In the data below, find the line that contains "Un dernier mot" and the line that contains "Nous remercions chaleureusement". Copy both, plus every line between them, exactly.

Stored items:

%%

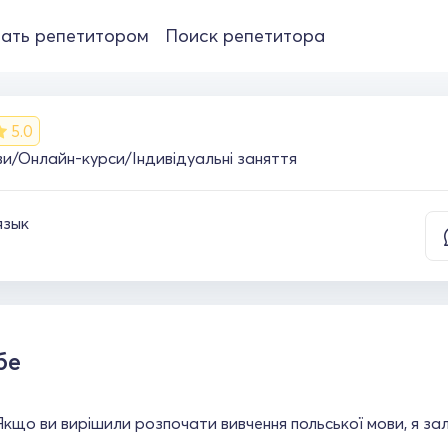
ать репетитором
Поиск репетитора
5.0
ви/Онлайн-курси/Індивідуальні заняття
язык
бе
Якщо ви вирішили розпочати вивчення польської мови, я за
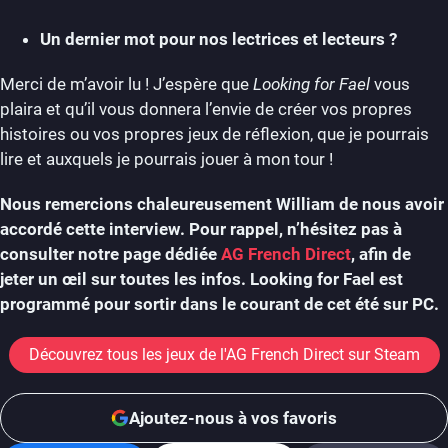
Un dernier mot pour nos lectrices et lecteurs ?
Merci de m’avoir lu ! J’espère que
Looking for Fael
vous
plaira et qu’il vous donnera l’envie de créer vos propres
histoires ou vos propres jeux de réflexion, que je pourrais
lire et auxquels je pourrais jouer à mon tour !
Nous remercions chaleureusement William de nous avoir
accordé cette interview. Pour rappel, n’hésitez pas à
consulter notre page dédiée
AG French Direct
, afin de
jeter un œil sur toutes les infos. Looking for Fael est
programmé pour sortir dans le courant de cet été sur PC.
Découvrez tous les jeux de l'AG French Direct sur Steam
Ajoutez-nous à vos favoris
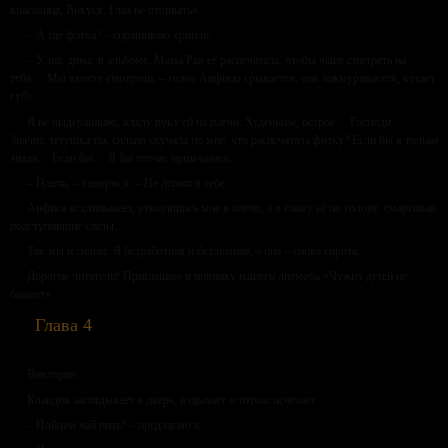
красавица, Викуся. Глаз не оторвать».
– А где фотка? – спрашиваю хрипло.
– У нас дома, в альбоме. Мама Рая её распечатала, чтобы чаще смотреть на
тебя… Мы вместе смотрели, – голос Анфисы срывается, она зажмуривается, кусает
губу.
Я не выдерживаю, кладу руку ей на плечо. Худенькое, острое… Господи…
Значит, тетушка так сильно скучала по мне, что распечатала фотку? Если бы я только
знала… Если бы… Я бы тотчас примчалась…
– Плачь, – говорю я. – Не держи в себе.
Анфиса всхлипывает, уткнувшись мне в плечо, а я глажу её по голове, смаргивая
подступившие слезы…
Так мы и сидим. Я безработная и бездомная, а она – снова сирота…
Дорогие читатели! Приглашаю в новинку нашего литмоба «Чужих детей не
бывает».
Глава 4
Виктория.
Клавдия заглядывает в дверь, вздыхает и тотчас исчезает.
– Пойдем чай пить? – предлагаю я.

%%

Solution for this exercise:
Un dernier mot pour nos lectrices et lecteurs ?
Merci de m’avoir lu ! J’espère que
Looking for Fael
vous
plaira et qu’il vous donnera l’envie de créer vos propres
histoires ou vos propres jeux de réflexion, que je pourrais
lire et auxquels je pourrais jouer à mon tour !
Nous remercions chaleureusement William de nous avoir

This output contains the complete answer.